Decreased FOXO3 within advanced human colon cancer: implications of tumour suppressor function.

The FOXO family of transcription factors controls diverse cellular functions, including suppression of tumour growth in numerous tissues (Myatt and Lam, 2007). In the last decade, researchers extensively studied the role of FOXO3 in colonic cancer cell lines, yet its role in suppressing colonic cancer in human tissue remained unclear. In a current study, Bullock demonstrated a decreased expression of FOXO3 in a considerable number of human colon cancer tissues, associated with advanced pathology, recurrence, and poor survival. This novel finding demonstrates the possible role of FOXO3 as a tumour suppressor in human colon cancer and establishes FOXO3 as a new biomarker in evaluating pathobiology within colonic cancer.

Uncontrolled proliferation of transformed cells, a hallmark of colon cancer progression, is associated with the activation of growth factor receptors, activation of cellular proliferative pathways, and loss of cell cycle arrest in cancer cells. Both (a) increased expression and activation of epidermal growth factor receptors and (b) activation of proliferative signalling phosphatidylinositide 3-kinase pathway have been found in human colon cancer tissue. As previously shown, both events lead to a loss of FOXO3 in colonic cancer cell lines (Kops ; Qi ), providing a reason to believe their activation decreases FOXO3 found in human colonic cancer tissue. Moreover, as downstream active FOXO3 regulates factors responsible for cell cycle arrest (Medema ), decreased FOXO3 within affected human tissues would lead to stimulated proliferation in colonic cancer cells. Consequently, in proliferative colonic cancer cells, decreased FOXO3 might be a phenotype critical in promoting cancer. In addition, recurrence and poor survival in colon cancer patients have been associated with mutations and impaired function of the p53 transcription factor, which interacts with FOXO3. FOXO3 interaction with wild-type p53 is critical in eliminating cells with mutations (Chung ), while interaction with mutated p53 promotes cell cycle arrest, attenuating proliferation in colon cancer cells (Qi ). Therefore, impaired p53 function, dependent on a decrease in FOXO3, could promote survival and proliferation of cells harbouring mutations. Based on this combined knowledge, decreased FOXO3 in human colon cancer tissue could, in part, be responsible for uncontrolled proliferation and recurrence.

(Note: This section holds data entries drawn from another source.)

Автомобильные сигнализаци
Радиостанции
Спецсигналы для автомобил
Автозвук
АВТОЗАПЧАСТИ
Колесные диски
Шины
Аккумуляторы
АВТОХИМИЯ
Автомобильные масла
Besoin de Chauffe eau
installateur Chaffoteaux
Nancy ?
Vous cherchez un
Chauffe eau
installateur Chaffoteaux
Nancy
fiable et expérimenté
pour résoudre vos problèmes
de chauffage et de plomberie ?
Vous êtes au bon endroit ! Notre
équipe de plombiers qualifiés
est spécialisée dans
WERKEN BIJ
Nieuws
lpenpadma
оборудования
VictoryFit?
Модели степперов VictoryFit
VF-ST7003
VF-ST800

Colon cancer progression, including recurrence and metastasis, is also supported by a microenvironment enriched with inflammatory mediators and oxidative stress. As FOXO3 negatively controls inflammation, its deficiency leads to increased chemokine in immune cells as well as in colonic cells (Lin ; Snoeks ). Therefore, lowered FOXO3 in human colonic cancer tissue would lead to an immune environment that further fosters cancer cell growth and metastasis. Moreover, oxidative stress leading to chronic inflammation also supports colon cancer progression. In a reciprocal fashion, during cancer progression, recruited inflammatory cells further promote oxidative stress, thus enhancing proliferation, survival, and migration of cancer cells. As active FOXO3 has been found to negatively regulate oxidative stress (Kops ; Nemoto and Finkel, 2002), ultimately, a decrease in FOXO3 within human colonic cancer tissue would lead to a microenvironment that supports proliferation, survival, and migration of colon cancer cells.

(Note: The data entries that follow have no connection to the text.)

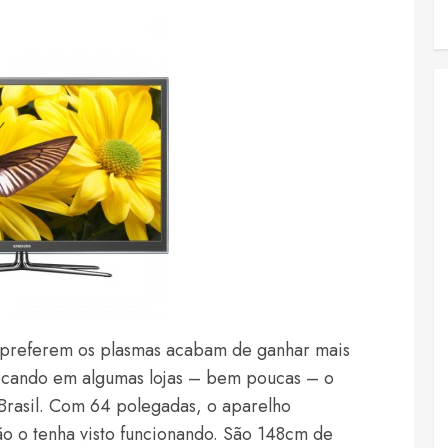
 preferem os plasmas acabam de ganhar mais
ocando em algumas lojas – bem poucas – o
Brasil. Com 64 polegadas, o aparelho
o o tenha visto funcionando. São 148cm de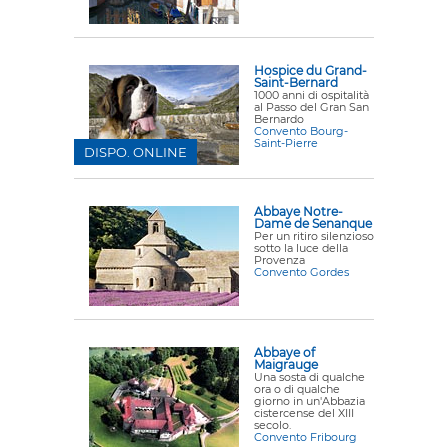
Hospice du Grand-
Saint-Bernard
1000 anni di ospitalità
al Passo del Gran San
Bernardo
Convento Bourg-
Saint-Pierre
DISPO. ONLINE
Abbaye Notre-
Dame de Senanque
Per un ritiro silenzioso
sotto la luce della
Provenza
Convento Gordes
Abbaye of
Maigrauge
Una sosta di qualche
ora o di qualche
giorno in un'Abbazia
cistercense del XIII
secolo.
Convento Fribourg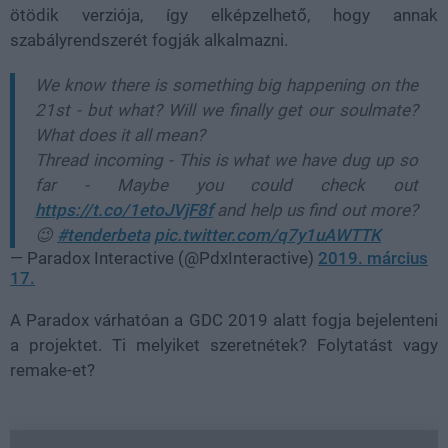
ötödik verziója, így elképzelhető, hogy annak
szabályrendszerét fogják alkalmazni.
We know there is something big happening on the
21st - but what? Will we finally get our soulmate?
What does it all mean?
Thread incoming - This is what we have dug up so
far - Maybe you could check out
https://t.co/1etoJVjF8f
and help us find out more?
😉
#tenderbeta
pic.twitter.com/q7y1uAWTTK
— Paradox Interactive (@PdxInteractive)
2019. március
17.
A Paradox várhatóan a GDC 2019 alatt fogja bejelenteni
a projektet. Ti melyiket szeretnétek? Folytatást vagy
remake-et?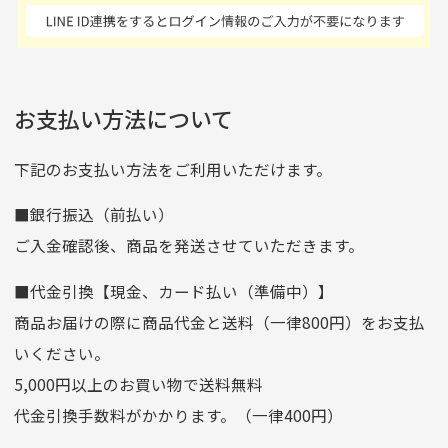
商品発送となります。
んの商品がアップされて
た 「フロント部分に汚
商品説明に記載されていない汚れやダメージがある商品
いるので新作チェックす
れあり」と記載ありまし
の場合
ご注文頂いてから7日以内をお振込み期限とさせ
るのが楽しみです。
たが、 どこ？というぐ
ていただきます。
※申し訳ございませんがイメージが異なる、色身が違うなど、
お客様都合による返品・交換はできませんのでご了承下さい。
らい目立つことなく綺麗
※お振込み期限が過ぎた場合は自動的にキャンセル扱いとな
お支払い方法について
りますのでご了承くださいませ。
な商品でお安く購入でき
て満足です! フリマア
三菱UFJ銀行
下記のお支払い方法をご利用いただけます。
[…]
支店名
和歌山支店
■銀行振込（前払い）
口座種別
普通
ご入金確認後、商品を発送させていただきます。
口座番号
0255557
■代金引換【現金、カード払い（準備中）】
口座名義
株式会社一条
商品お届けの際に商品代金と送料（一律800円）をお支払
ゆうちょ銀行
いください。
ゆうちょ間
5,000円以上のお買い物で送料無料
記号
14710
代金引換手数料がかかります。（一律400円）
番号
7762261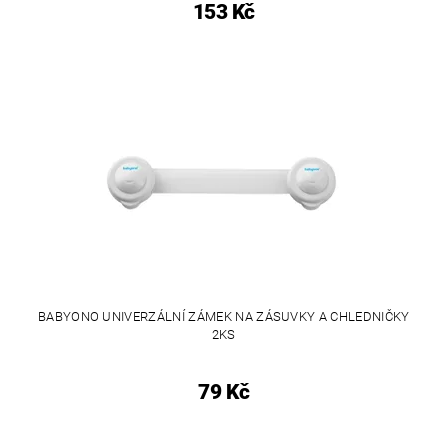
153 Kč
BABYONO UNIVERZÁLNÍ ZÁMEK NA ZÁSUVKY A CHLEDNIČKY
2KS
79 Kč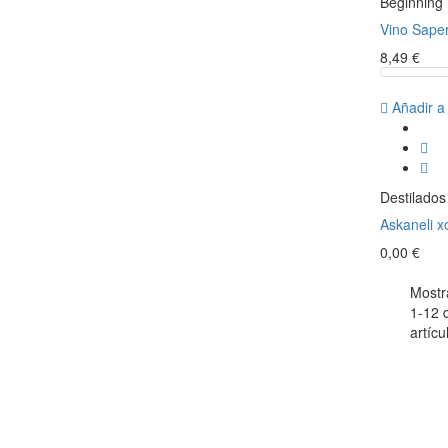
Beginning
Vino Sape
8,49 €
Añadir a
Destilados
Askaneli xo
0,00 €
Mostr
1-12 
artícu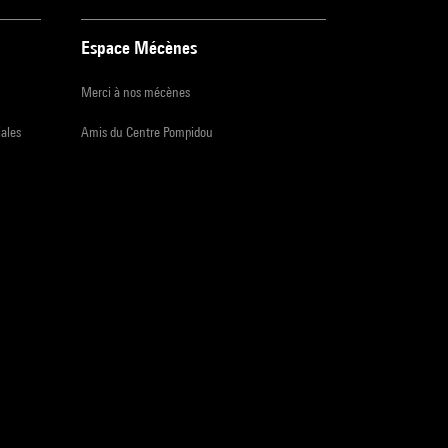
Espace Mécènes
Merci à nos mécènes
iales
Amis du Centre Pompidou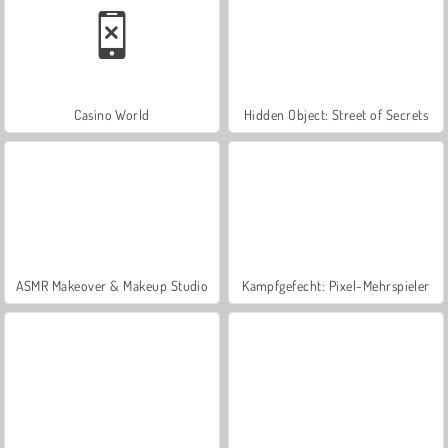
Casino World
Hidden Object: Street of Secrets
ASMR Makeover & Makeup Studio
Kampfgefecht: Pixel-Mehrspieler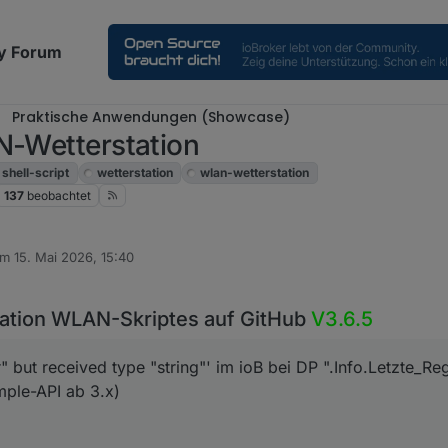
y Forum
Praktische Anwendungen (Showcase)
N-Wetterstation
shell-script
wetterstation
wlan-wetterstation
137
beobachtet
am
15. Mai 2026, 15:40
itiert von
ation WLAN-Skriptes auf GitHub
V3.6.5
" but received type "string"' im ioB bei DP ".Info.Letzte_
imple-API ab 3.x)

In colon cancer progression, the sustained growth of cancer cells requires high metabolic energy. As shown recently, human colon cancer tissue has an abundance of lipid droplets, a viable source of intracellular metabolic energy (Straub ). As FOXO3 negatively regulates lipid droplet density in colonic cancer cells (Qi ), decreased FOXO3 in human colon cancer tissue would increase lipid droplet density and the availability of metabolic energy necessary to sustain colon cancer growth. Additionally, FOXO3 controls Sirtuin6, a negative regulator of lipid metabolism (Kim ) recently found to act as a tumour suppressor (Sebastian ). Hence, further understanding of this newly identified function of FOXO3 as a regulator of intracellular metabolic energy in colon cancer progression is necessary.

Bullock et al's (2013) findings indicate the existence of FOXO3's tumour suppressor function in human colon cancer, providing the opportunity to establish FOXO3 as a new biomarker and stimulate FOXO3 activity as a novel pharmacological approach in treating colon cancer.